Segment Start: Supplied records

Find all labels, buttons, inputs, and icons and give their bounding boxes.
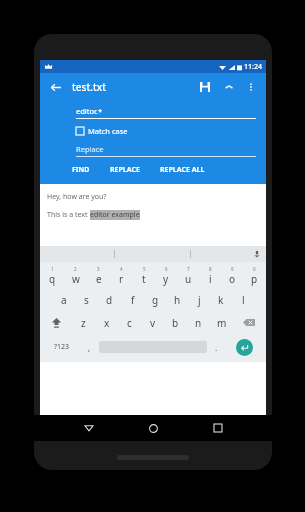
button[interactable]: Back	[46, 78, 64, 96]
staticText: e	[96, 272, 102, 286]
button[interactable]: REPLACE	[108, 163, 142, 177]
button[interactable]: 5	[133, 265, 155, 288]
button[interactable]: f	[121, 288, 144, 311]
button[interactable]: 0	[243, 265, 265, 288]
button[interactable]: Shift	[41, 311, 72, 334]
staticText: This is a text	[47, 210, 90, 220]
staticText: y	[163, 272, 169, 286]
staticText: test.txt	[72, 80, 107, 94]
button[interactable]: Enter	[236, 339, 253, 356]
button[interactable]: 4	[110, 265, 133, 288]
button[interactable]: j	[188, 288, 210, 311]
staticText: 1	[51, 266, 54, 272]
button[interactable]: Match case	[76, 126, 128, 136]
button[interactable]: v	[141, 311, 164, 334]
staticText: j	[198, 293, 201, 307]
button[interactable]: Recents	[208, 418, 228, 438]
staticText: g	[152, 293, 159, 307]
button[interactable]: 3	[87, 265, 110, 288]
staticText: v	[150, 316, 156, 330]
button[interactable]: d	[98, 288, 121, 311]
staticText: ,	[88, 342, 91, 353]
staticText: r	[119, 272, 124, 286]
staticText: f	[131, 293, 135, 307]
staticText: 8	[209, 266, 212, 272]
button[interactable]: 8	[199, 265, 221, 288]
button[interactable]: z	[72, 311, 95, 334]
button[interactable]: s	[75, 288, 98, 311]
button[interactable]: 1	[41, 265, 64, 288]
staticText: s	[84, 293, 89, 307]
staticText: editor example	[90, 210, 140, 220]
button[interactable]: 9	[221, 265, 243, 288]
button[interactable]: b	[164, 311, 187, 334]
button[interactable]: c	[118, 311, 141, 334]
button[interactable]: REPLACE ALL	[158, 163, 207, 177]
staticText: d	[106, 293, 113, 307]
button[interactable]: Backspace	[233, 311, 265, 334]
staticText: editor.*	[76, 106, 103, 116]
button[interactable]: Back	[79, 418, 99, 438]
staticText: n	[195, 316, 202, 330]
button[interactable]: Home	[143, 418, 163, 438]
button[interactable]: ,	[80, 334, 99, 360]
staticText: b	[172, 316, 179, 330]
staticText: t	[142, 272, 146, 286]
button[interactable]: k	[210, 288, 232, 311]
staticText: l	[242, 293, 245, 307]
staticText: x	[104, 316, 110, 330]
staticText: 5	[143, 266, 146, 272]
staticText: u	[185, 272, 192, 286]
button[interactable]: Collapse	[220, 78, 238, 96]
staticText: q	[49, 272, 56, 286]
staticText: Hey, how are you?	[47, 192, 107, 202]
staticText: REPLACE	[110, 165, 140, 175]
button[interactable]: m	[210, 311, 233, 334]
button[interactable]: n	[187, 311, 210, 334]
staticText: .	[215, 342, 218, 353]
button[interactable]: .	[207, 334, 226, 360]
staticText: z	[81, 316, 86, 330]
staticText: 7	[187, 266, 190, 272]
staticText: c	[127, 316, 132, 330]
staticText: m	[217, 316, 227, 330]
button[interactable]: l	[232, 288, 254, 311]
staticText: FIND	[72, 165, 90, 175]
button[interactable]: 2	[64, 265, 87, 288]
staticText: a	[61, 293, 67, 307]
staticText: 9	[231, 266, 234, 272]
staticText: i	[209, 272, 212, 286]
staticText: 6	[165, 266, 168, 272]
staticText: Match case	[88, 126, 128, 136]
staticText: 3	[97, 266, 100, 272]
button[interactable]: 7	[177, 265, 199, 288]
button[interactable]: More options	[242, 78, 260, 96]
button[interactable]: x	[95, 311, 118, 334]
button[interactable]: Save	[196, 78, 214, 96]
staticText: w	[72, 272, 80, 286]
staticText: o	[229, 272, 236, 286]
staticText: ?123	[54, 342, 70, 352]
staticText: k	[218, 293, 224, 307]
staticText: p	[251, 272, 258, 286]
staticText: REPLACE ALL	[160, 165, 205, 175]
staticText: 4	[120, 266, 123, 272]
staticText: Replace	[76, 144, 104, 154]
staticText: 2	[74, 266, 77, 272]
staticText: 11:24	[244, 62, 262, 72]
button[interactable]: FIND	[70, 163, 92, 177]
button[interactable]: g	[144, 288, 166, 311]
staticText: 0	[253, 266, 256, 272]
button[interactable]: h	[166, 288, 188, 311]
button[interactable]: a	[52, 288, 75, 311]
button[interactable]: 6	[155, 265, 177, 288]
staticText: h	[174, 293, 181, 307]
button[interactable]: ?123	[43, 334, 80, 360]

Segment End: Supplied records

=== Task instructions ===
Whenever "editor" shows up in a line of the listing, copy that whole line.

=== Answer to this problem ===
staticText: editor example	[90, 210, 140, 220]
staticText: editor.*	[76, 106, 103, 116]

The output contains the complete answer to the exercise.